*** Entries supplied ***
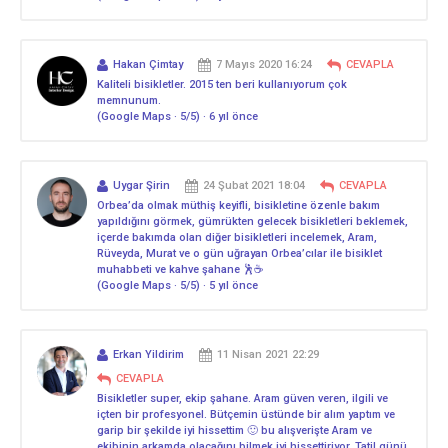
Hakan Çimtay
7 Mayıs 2020 16:24
CEVAPLA
Kaliteli bisikletler. 2015 ten beri kullanıyorum çok
memnunum.
(Google Maps · 5/5) · 6 yıl önce
Uygar Şirin
24 Şubat 2021 18:04
CEVAPLA
Orbea’da olmak müthiş keyifli, bisikletine özenle bakım
yapıldığını görmek, gümrükten gelecek bisikletleri beklemek,
içerde bakımda olan diğer bisikletleri incelemek, Aram,
Rüveyda, Murat ve o gün uğrayan Orbea’cılar ile bisiklet
muhabbeti ve kahve şahane 🕺☕️
(Google Maps · 5/5) · 5 yıl önce
Erkan Yildirim
11 Nisan 2021 22:29
CEVAPLA
Bisikletler super, ekip şahane. Aram güven veren, ilgili ve
içten bir profesyonel. Bütçemin üstünde bir alım yaptım ve
garip bir şekilde iyi hissettim 🙂 bu alışverişte Aram ve
ekibinin arkamda olacağını bilmek iyi hissettiriyor. Tatil günü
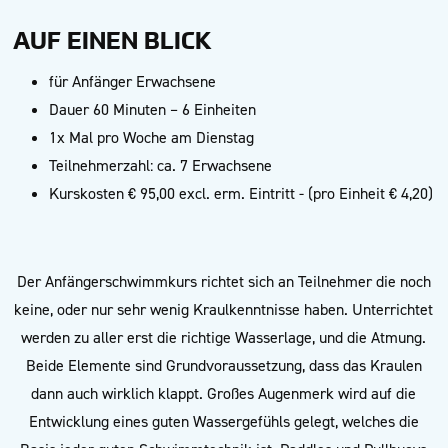
AUF EINEN BLICK
für Anfänger Erwachsene
Dauer 60 Minuten – 6 Einheiten
1x Mal pro Woche am Dienstag
Teilnehmerzahl: ca. 7 Erwachsene
Kurskosten € 95,00 excl. erm. Eintritt - (pro Einheit € 4,20)
Der Anfängerschwimmkurs richtet sich an Teilnehmer die noch
keine, oder nur sehr wenig Kraulkenntnisse haben. Unterrichtet
werden zu aller erst die richtige Wasserlage, und die Atmung.
Beide Elemente sind Grundvoraussetzung, dass das Kraulen
dann auch wirklich klappt. Großes Augenmerk wird auf die
Entwicklung eines guten Wassergefühls gelegt, welches die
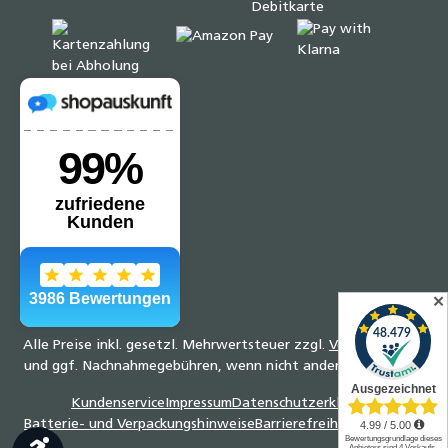
✕
Alle Preise inkl. gesetzl. Mehrwertsteuer zzgl.
Versandkosten
und ggf. Nachnahmegebühren, wenn nicht anders angegeben.
Kundenservice
Impressum
Datenschutzerklärung
Batterie- und Verpackungshinweise
Barrierefreiheitserklärung
Werkzeugleiste anzeigen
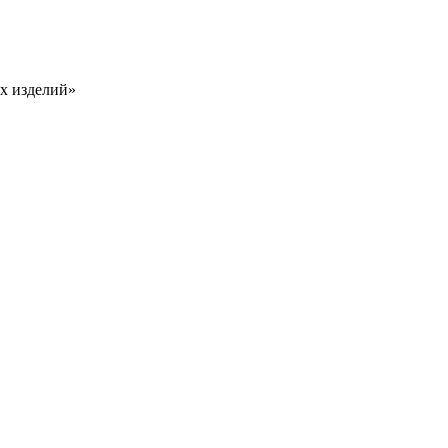
х изделий»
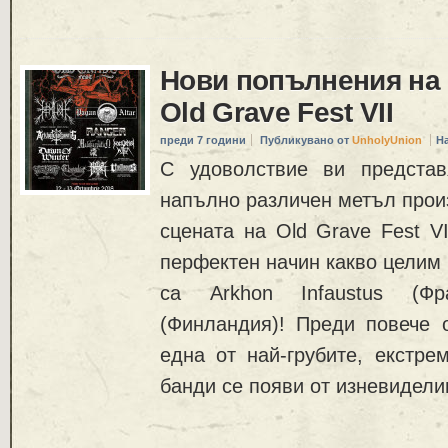
Нови попълнения на
Old Grave Fest VII
преди 7 години
Публикувано от
UnholyUnion
Н
С удоволствие ви предста
напълно различен метъл произ
сцената на Old Grave Fest VI
перфектен начин какво целим 
са Arkhon Infaustus (Ф
(Финландия)! Преди повече о
една от най-грубите, екстрем
банди се появи от изневидели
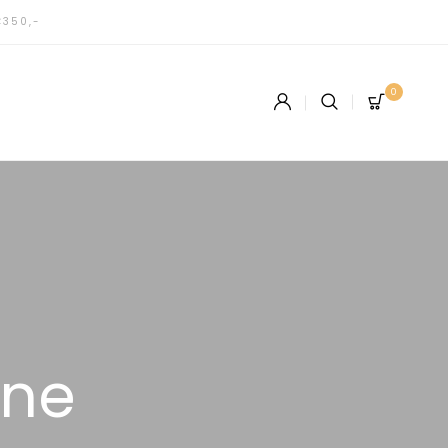
€350,-
0
ine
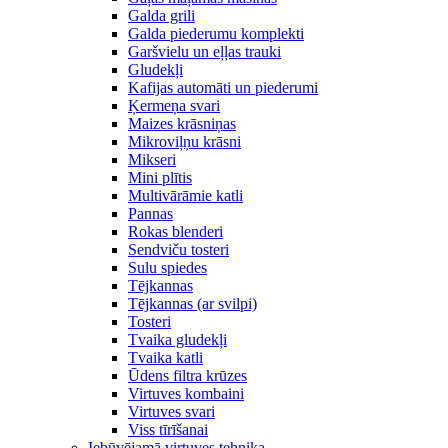
Galda grili
Galda piederumu komplekti
Garšvielu un eļļas trauki
Gludekļi
Kafijas automāti un piederumi
Ķermeņa svari
Maizes krāsniņas
Mikroviļņu krāsni
Mikseri
Mini plītis
Multivārāmie katli
Pannas
Rokas blenderi
Sendviču tosteri
Sulu spiedes
Tējkannas
Tējkannas (ar svilpi)
Tosteri
Tvaika gludekļi
Tvaika katli
Ūdens filtra krūzes
Virtuves kombaini
Virtuves svari
Viss tīrīšanai
Iebūvējamā virtuves tehnika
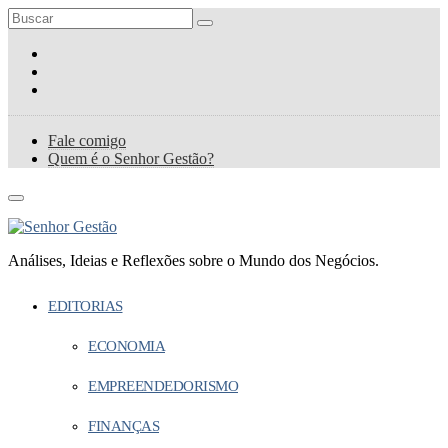
Fale comigo
Quem é o Senhor Gestão?
Análises, Ideias e Reflexões sobre o Mundo dos Negócios.
EDITORIAS
ECONOMIA
EMPREENDEDORISMO
FINANÇAS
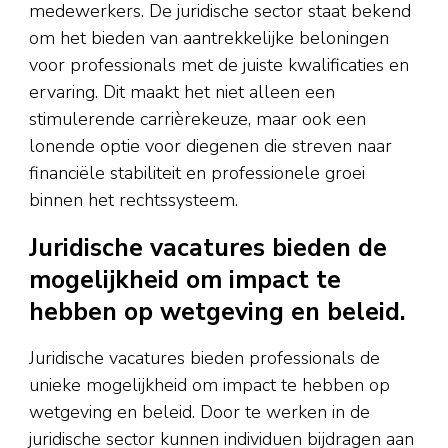
medewerkers. De juridische sector staat bekend
om het bieden van aantrekkelijke beloningen
voor professionals met de juiste kwalificaties en
ervaring. Dit maakt het niet alleen een
stimulerende carrièrekeuze, maar ook een
lonende optie voor diegenen die streven naar
financiële stabiliteit en professionele groei
binnen het rechtssysteem.
Juridische vacatures bieden de
mogelijkheid om impact te
hebben op wetgeving en beleid.
Juridische vacatures bieden professionals de
unieke mogelijkheid om impact te hebben op
wetgeving en beleid. Door te werken in de
juridische sector kunnen individuen bijdragen aan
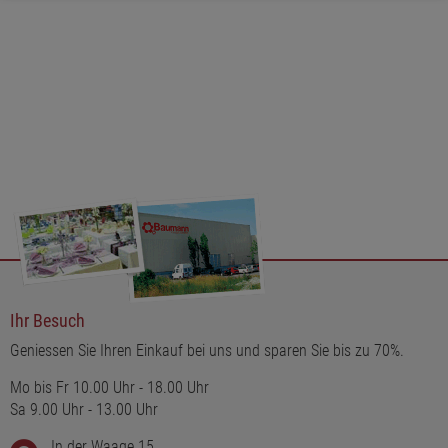
Ihr Besuch
Geniessen Sie Ihren Einkauf bei uns und sparen Sie bis zu 70%.
Mo bis Fr 10.00 Uhr - 18.00 Uhr
Sa 9.00 Uhr - 13.00 Uhr
In der Waage 15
*** End of Entries supplied ***
Exercise directions: All of the material shown above needs to be duplicated exactly. Omit every picture.

Response:
Hakan Çimtay
7 Mayıs 2020 16:24
CEVAPLA
Kaliteli bisikletler. 2015 ten beri kullanıyorum çok
memnunum.
(Google Maps · 5/5) · 6 yıl önce
Uygar Şirin
24 Şubat 2021 18:04
CEVAPLA
Orbea’da olmak müthiş keyifli, bisikletine özenle bakım
yapıldığını görmek, gümrükten gelecek bisikletleri beklemek,
içerde bakımda olan diğer bisikletleri incelemek, Aram,
Rüveyda, Murat ve o gün uğrayan Orbea’cılar ile bisiklet
muhabbeti ve kahve şahane 🕺☕️
(Google Maps · 5/5) · 5 yıl önce
Erkan Yildirim
11 Nisan 2021 22:29
CEVAPLA
Bisikletler super, ekip şahane. Aram güven veren, ilgili ve
içten bir profesyonel. Bütçemin üstünde bir alım yaptım ve
garip bir şekilde iyi hissettim 🙂 bu alışverişte Aram ve
ekibinin arkamda olacağını bilmek iyi hissettiriyor. Tatil günü
AUF EINEN BLICK
für Anfänger Erwachsene
Dauer 60 Minuten – 6 Einheiten
1x Mal pro Woche am Dienstag
Teilnehmerzahl: ca. 7 Erwachsene
Kurskosten € 95,00 excl. erm. Eintritt - (pro Einheit € 4,20)
Der Anfängerschwimmkurs richtet sich an Teilnehmer die noch
keine, oder nur sehr wenig Kraulkenntnisse haben. Unterrichtet
werden zu aller erst die richtige Wasserlage, und die Atmung.
Beide Elemente sind Grundvoraussetzung, dass das Kraulen
dann auch wirklich klappt. Großes Augenmerk wird auf die
Entwicklung eines guten Wassergefühls gelegt, welches die
✕
Alle Preise inkl. gesetzl. Mehrwertsteuer zzgl.
Versandkosten
und ggf. Nachnahmegebühren, wenn nicht anders angegeben.
Kundenservice
Impressum
Datenschutzerklärung
Batterie- und Verpackungshinweise
Barrierefreiheitserklärung
Werkzeugleiste anzeigen
х изделий»
Нови попълнения на
Old Grave Fest VII
преди 7 години
Публикувано от
UnholyUnion
Н
С удоволствие ви предста
напълно различен метъл произ
сцената на Old Grave Fest VI
перфектен начин какво целим 
са Arkhon Infaustus (Ф
(Финландия)! Преди повече о
една от най-грубите, екстрем
банди се появи от изневидели
€350,-
0
ine
Galda grili
Galda piederumu komplekti
Garšvielu un eļļas trauki
Gludekļi
Kafijas automāti un piederumi
Ķermeņa svari
Maizes krāsniņas
Mikroviļņu krāsni
Mikseri
Mini plītis
Multivārāmie katli
Pannas
Rokas blenderi
Sendviču tosteri
Sulu spiedes
Tējkannas
Tējkannas (ar svilpi)
Tosteri
Tvaika gludekļi
Tvaika katli
Ūdens filtra krūzes
Virtuves kombaini
Virtuves svari
Viss tīrīšanai
Iebūvējamā virtuves tehnika
Fale comigo
Quem é o Senhor Gestão?
Análises, Ideias e Reflexões sobre o Mundo dos Negócios.
EDITORIAS
ECONOMIA
EMPREENDEDORISMO
FINANÇAS
medewerkers. De juridische sector staat bekend
om het bieden van aantrekkelijke beloningen
voor professionals met de juiste kwalificaties en
ervaring. Dit maakt het niet alleen een
stimulerende carrièrekeuze, maar ook een
lonende optie voor diegenen die streven naar
financiële stabiliteit en professionele groei
binnen het rechtssysteem.
Juridische vacatures bieden de
mogelijkheid om impact te
hebben op wetgeving en beleid.
Juridische vacatures bieden professionals de
unieke mogelijkheid om impact te hebben op
wetgeving en beleid. Door te werken in de
juridische sector kunnen individuen bijdragen aan
Ihr Besuch
Geniessen Sie Ihren Einkauf bei uns und sparen Sie bis zu 70%.
Mo bis Fr 10.00 Uhr - 18.00 Uhr
Sa 9.00 Uhr - 13.00 Uhr
In der Waage 15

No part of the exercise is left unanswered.